(Collected data)
━━━━━━━━━━━━━━━━━━━━
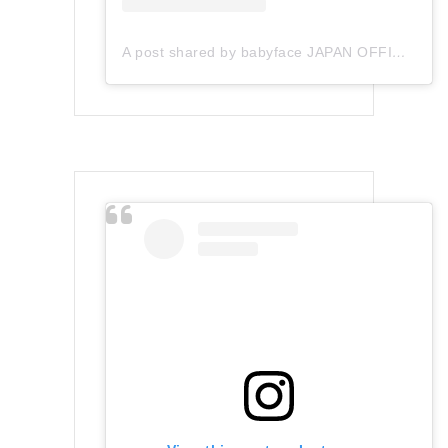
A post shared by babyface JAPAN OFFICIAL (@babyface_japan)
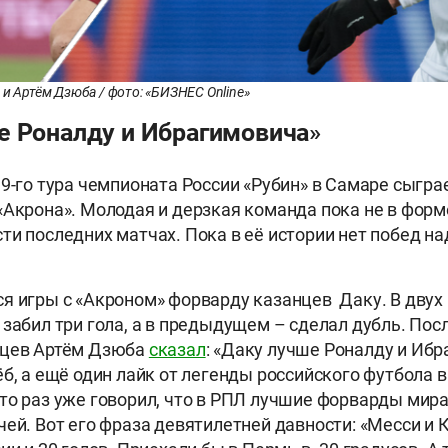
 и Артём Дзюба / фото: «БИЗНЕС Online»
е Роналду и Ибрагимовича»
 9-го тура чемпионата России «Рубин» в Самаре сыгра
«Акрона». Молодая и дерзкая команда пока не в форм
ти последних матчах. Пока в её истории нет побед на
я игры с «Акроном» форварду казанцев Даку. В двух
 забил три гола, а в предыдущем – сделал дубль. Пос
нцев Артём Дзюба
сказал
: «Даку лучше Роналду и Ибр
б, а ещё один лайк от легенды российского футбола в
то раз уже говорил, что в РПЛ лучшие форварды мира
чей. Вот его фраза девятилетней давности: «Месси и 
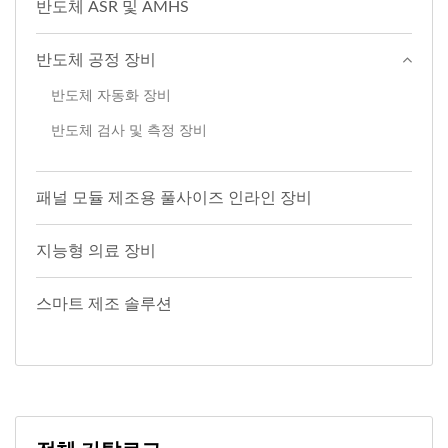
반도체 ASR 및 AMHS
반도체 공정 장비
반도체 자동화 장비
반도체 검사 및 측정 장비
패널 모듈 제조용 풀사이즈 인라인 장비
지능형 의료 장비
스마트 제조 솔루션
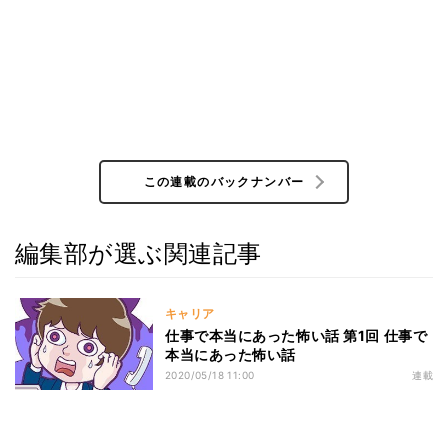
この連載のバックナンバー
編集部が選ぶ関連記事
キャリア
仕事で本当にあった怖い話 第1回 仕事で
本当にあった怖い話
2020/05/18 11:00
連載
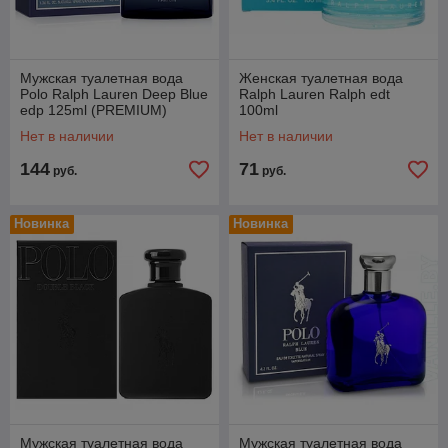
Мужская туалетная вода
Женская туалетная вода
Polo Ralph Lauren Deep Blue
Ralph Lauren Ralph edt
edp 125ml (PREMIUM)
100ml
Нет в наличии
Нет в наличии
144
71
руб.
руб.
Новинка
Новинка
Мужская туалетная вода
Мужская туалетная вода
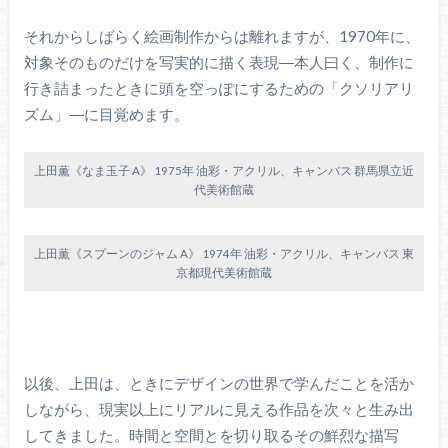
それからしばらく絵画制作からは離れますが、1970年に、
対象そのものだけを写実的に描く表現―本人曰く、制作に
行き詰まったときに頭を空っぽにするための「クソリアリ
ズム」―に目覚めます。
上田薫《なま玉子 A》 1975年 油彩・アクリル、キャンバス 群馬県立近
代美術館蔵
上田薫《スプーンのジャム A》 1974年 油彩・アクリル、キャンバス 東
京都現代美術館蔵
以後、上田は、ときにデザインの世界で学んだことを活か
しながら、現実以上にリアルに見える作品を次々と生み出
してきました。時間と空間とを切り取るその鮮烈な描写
━━━━━━━━━━━━━━━━━━━━
> [TASK REQUIREMENTS]:
In the data shown above, how many lines hold the string "Роналду"? The answer is the number alone.

> [OUTPUT]:
2